Er wollte ihre Hände ergreifen, sie aber riß sich los.
»Gehen Sie, gehen Sie! Sie, die Sie eine lieben, eine zweite heiraten und eine dritte bewundern, Sie können mich nicht verstehen. Sie können es nicht fassen, daß die Liebe für mich nur als etwas Ganzes kommen kann, als etwas alles Verschlingendes, alles Umfassendes fürs ganze Leben! Alles andre, Berechnung, Schlauheit, Vorsicht, verachte ich, so tief, so tief! Wer nicht alles für seine Liebe einsetzen, alles durch sie verlieren, lieber durch sie fürs ganze Leben unglücklich werden will, als auf andre Weise sein Glück zu erlangen, der kann nicht lieben, der soll mir nicht von Liebe reden!«
»Wunderliches Mädchen!« rief er aus, und seine Augen glänzten. »Wie kommst du gerade zu diesen Worten, die gleichsam aus meinem eignen, innersten Wesen gesprochen sind? Liebe mich denn, und du kannst mit mir machen, was du willst!«
Es war seine Absicht gewesen, den Vorwand zu benutzen, den ihm der Besuch seiner Angehörigen gab, um Nervi zu verlassen. Dies Liebesspiel mit einem jungen Mädchen, das er nicht heiraten konnte, fing an, viel zu ernsthaft zu werden; es war die höchste Zeit, es abzubrechen. Nun aber fühlte er sich wieder derartig gefesselt, daß er sich nicht wieder losreißen konnte.
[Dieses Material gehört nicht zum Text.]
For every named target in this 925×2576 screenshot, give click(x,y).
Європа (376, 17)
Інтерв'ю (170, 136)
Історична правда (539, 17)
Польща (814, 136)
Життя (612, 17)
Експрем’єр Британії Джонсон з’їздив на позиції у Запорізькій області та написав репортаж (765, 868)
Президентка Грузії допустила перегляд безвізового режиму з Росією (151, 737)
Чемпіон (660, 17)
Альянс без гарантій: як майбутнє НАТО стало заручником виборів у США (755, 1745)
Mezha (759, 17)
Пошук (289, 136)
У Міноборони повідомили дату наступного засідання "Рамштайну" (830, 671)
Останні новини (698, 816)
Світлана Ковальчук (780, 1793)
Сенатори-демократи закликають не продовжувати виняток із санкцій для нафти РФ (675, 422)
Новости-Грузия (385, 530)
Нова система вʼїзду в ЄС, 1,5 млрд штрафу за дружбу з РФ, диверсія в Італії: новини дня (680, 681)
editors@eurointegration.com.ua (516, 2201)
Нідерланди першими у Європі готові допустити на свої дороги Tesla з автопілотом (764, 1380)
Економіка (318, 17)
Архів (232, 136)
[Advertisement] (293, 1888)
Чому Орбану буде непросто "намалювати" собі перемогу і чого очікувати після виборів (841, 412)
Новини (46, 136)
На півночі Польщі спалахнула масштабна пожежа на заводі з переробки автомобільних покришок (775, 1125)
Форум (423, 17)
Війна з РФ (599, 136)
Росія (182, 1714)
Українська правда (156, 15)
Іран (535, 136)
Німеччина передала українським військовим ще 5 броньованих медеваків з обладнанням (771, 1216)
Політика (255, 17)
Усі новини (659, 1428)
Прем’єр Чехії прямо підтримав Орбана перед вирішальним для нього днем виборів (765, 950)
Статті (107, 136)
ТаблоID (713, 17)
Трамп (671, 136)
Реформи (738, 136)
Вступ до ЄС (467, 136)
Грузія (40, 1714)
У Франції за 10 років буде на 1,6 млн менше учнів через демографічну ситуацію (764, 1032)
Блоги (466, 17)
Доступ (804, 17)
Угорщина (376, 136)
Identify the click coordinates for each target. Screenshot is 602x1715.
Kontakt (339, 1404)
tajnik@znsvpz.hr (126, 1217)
Sobald sie ihm nur das Geringste von der Kraft und Tiefe ihres Wesens offenbarte, hatte er ein Gefühl, als streiche eine frische, stärkende Brise über sein schwüles Leben hin, und es war ihm, als hinge von ihrem Besitz und der Erhaltung desselben sein ganzes Dasein ab.
Um den Verdacht seiner Schwägerin zu beschwichtigen, teilte er ihr mit, daß er ihr und ihrem Gatten in einigen Wochen nach Palmi folgen werde, daß er vorerst aber einen Besuch in dem benachbarten Spezia abzustatten gedenke, wo die Marquise von Monsoprano eine Villa besaß, auf die sie sich in diesen Tagen mit ihrer Tochter zurückgezogen hatte.
Auf diese Weise gewann er Zeit, und sobald sein Bruder mit seiner Gemahlin abgereist war, weilte er ausschließlich und verliebter denn je an Alies Seite.